Data to use:
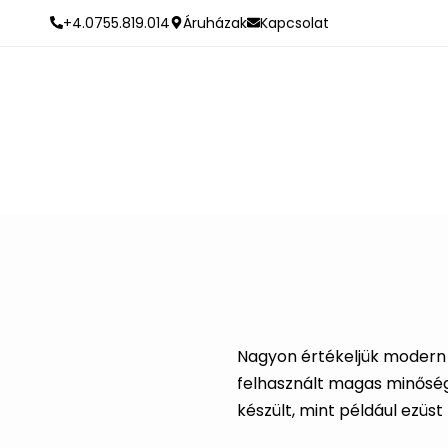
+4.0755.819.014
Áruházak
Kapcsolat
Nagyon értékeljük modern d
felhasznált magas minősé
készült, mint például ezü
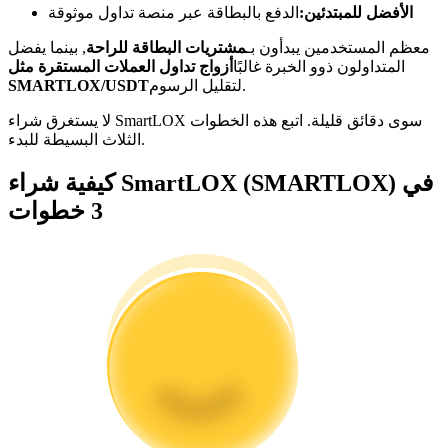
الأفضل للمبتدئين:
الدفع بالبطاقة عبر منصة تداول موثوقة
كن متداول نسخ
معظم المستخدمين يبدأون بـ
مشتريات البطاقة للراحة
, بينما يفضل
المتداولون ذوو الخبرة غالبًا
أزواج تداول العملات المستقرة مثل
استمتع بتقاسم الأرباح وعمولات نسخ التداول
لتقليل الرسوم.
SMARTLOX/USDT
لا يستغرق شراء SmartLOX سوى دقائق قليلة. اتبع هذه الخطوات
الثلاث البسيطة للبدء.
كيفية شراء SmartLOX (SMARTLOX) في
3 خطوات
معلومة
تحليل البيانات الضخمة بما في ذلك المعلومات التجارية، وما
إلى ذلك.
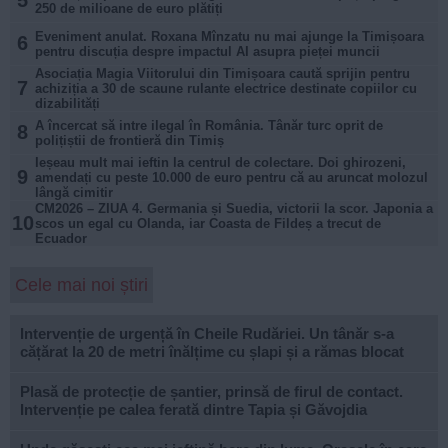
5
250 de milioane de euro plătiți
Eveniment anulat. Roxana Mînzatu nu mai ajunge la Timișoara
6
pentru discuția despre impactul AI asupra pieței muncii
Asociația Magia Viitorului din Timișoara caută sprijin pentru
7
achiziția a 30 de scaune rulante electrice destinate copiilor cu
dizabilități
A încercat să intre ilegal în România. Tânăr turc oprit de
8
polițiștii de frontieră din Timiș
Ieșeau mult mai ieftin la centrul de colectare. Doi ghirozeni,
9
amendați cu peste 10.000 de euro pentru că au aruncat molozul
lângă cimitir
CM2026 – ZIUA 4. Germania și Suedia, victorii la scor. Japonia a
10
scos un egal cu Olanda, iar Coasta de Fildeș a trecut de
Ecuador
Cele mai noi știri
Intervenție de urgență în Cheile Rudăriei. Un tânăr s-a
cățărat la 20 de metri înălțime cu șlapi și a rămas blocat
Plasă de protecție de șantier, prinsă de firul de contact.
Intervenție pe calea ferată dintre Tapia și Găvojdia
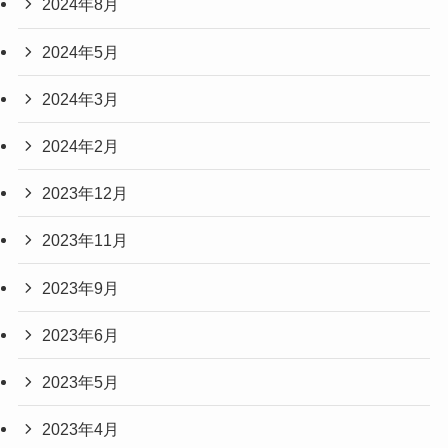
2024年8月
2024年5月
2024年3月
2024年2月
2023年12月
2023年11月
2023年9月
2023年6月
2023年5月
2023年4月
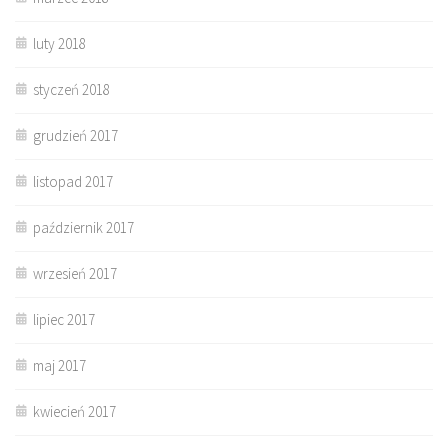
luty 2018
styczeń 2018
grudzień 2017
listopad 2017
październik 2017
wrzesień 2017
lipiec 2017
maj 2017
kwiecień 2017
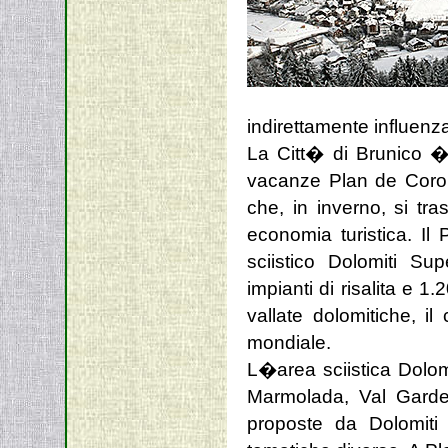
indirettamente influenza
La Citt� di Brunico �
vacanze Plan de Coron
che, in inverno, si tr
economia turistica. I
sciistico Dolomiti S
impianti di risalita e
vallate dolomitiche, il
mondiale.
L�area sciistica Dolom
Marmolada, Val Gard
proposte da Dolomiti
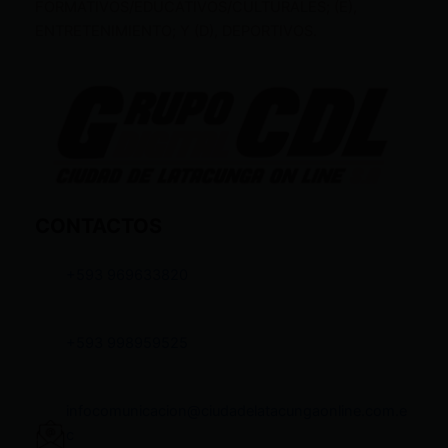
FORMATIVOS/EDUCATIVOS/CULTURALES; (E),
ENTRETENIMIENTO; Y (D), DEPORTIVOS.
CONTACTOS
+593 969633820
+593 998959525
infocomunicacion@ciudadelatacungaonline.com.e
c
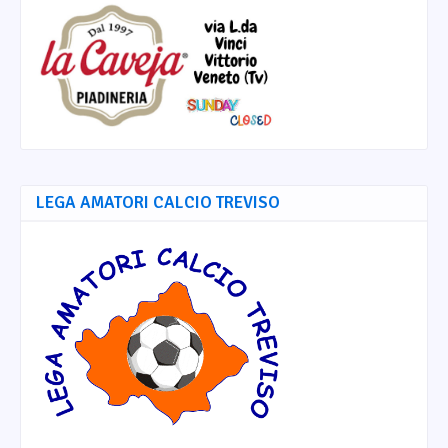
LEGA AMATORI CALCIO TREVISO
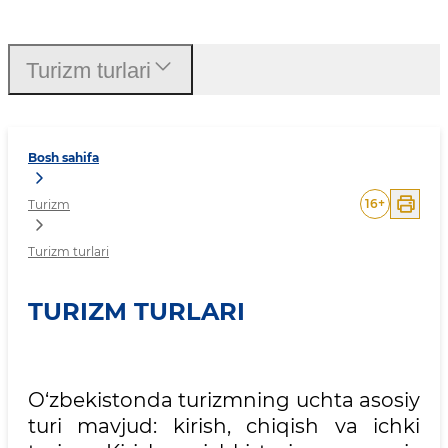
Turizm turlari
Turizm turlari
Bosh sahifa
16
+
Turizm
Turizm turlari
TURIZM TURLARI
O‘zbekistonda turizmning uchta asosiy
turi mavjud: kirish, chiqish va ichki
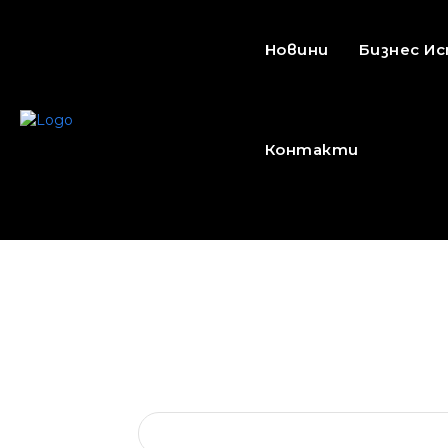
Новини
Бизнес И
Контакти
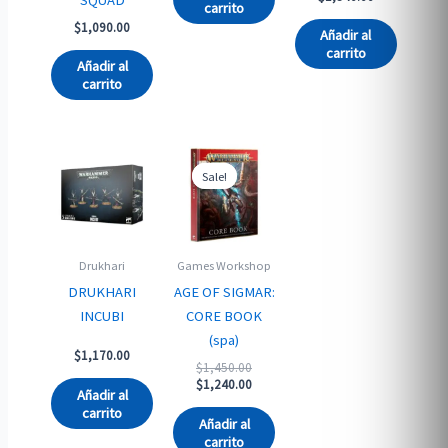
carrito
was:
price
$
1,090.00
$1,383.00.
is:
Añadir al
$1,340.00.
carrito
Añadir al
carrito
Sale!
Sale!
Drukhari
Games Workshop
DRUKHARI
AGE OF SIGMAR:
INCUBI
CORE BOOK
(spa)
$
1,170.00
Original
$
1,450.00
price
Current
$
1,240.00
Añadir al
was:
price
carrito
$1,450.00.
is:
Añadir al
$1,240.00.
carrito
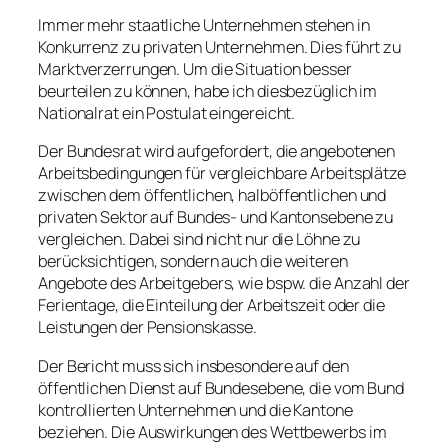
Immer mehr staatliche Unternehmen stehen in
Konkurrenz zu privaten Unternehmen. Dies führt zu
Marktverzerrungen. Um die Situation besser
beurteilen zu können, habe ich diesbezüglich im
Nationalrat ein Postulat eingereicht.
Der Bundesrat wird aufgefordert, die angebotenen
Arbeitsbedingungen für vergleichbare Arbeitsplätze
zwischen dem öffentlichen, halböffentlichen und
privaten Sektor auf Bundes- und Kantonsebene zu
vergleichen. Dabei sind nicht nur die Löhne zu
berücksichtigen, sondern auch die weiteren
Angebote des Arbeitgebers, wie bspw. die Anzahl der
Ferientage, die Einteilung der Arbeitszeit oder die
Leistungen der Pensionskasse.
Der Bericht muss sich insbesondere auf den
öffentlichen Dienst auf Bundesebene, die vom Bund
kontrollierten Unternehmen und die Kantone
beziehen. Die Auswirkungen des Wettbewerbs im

What this task involves:
Skip the images and write out the rest of the listing exactly.

Written response:
+4.0755.819.014
Áruházak
Kapcsolat
Nagyon értékeljük modern d
felhasznált magas minősé
készült, mint például ezü
الأفضل للمبتدئين:
الدفع بالبطاقة عبر منصة تداول موثوقة
كن متداول نسخ
معظم المستخدمين يبدأون بـ
مشتريات البطاقة للراحة
, بينما يفضل
المتداولون ذوو الخبرة غالبًا
أزواج تداول العملات المستقرة مثل
استمتع بتقاسم الأرباح وعمولات نسخ التداول
لتقليل الرسوم.
SMARTLOX/USDT
لا يستغرق شراء SmartLOX سوى دقائق قليلة. اتبع هذه الخطوات
الثلاث البسيطة للبدء.
كيفية شراء SmartLOX (SMARTLOX) في
3 خطوات
معلومة
تحليل البيانات الضخمة بما في ذلك المعلومات التجارية، وما
إلى ذلك.
5
250 de milioane de euro plătiți
Eveniment anulat. Roxana Mînzatu nu mai ajunge la Timișoara
6
pentru discuția despre impactul AI asupra pieței muncii
Asociația Magia Viitorului din Timișoara caută sprijin pentru
7
achiziția a 30 de scaune rulante electrice destinate copiilor cu
dizabilități
A încercat să intre ilegal în România. Tânăr turc oprit de
8
polițiștii de frontieră din Timiș
Ieșeau mult mai ieftin la centrul de colectare. Doi ghirozeni,
9
amendați cu peste 10.000 de euro pentru că au aruncat molozul
lângă cimitir
CM2026 – ZIUA 4. Germania și Suedia, victorii la scor. Japonia a
10
scos un egal cu Olanda, iar Coasta de Fildeș a trecut de
Ecuador
Cele mai noi știri
Intervenție de urgență în Cheile Rudăriei. Un tânăr s-a
cățărat la 20 de metri înălțime cu șlapi și a rămas blocat
Plasă de protecție de șantier, prinsă de firul de contact.
Intervenție pe calea ferată dintre Tapia și Găvojdia
2024年8月
2024年5月
2024年3月
2024年2月
2023年12月
2023年11月
2023年9月
2023年6月
2023年5月
2023年4月
luty 2018
styczeń 2018
grudzień 2017
listopad 2017
październik 2017
wrzesień 2017
lipiec 2017
maj 2017
kwiecień 2017
indirettamente influenza
La Citt� di Brunico �
vacanze Plan de Coron
che, in inverno, si tr
economia turistica. I
sciistico Dolomiti S
impianti di risalita e
vallate dolomitiche, il
mondiale.
L�area sciistica Dolom
Marmolada, Val Gard
proposte da Dolomiti
FORMATIVOS/EDUCATIVOS/CULTURALES; (E),
ENTRETENIMIENTO; Y (D), DEPORTIVOS.
CONTACTOS
+593 969633820
+593 998959525
infocomunicacion@ciudadelatacungaonline.com.e
c
LEGA AMATORI CALCIO TREVISO
Turizm turlari
Turizm turlari
Bosh sahifa
16
+
Turizm
Turizm turlari
TURIZM TURLARI
O‘zbekistonda turizmning uchta asosiy
turi mavjud: kirish, chiqish va ichki
Новини
Бизнес И
Контакти
carrito
was:
price
$
1,090.00
$1,383.00.
is:
Añadir al
$1,340.00.
carrito
Añadir al
carrito
Sale!
Sale!
Drukhari
Games Workshop
DRUKHARI
AGE OF SIGMAR:
INCUBI
CORE BOOK
(spa)
$
1,170.00
Original
$
1,450.00
price
Current
$
1,240.00
Añadir al
was:
price
carrito
$1,450.00.
is:
Añadir al
$1,240.00.
carrito
Immer mehr staatliche Unternehmen stehen in
Konkurrenz zu privaten Unternehmen. Dies führt zu
Marktverzerrungen. Um die Situation besser
beurteilen zu können, habe ich diesbezüglich im
Nationalrat ein Postulat eingereicht.
Der Bundesrat wird aufgefordert, die angebotenen
Arbeitsbedingungen für vergleichbare Arbeitsplätze
zwischen dem öffentlichen, halböffentlichen und
privaten Sektor auf Bundes- und Kantonsebene zu
vergleichen. Dabei sind nicht nur die Löhne zu
berücksichtigen, sondern auch die weiteren
Angebote des Arbeitgebers, wie bspw. die Anzahl der
Ferientage, die Einteilung der Arbeitszeit oder die
Leistungen der Pensionskasse.
Der Bericht muss sich insbesondere auf den
öffentlichen Dienst auf Bundesebene, die vom Bund
kontrollierten Unternehmen und die Kantone
beziehen. Die Auswirkungen des Wettbewerbs im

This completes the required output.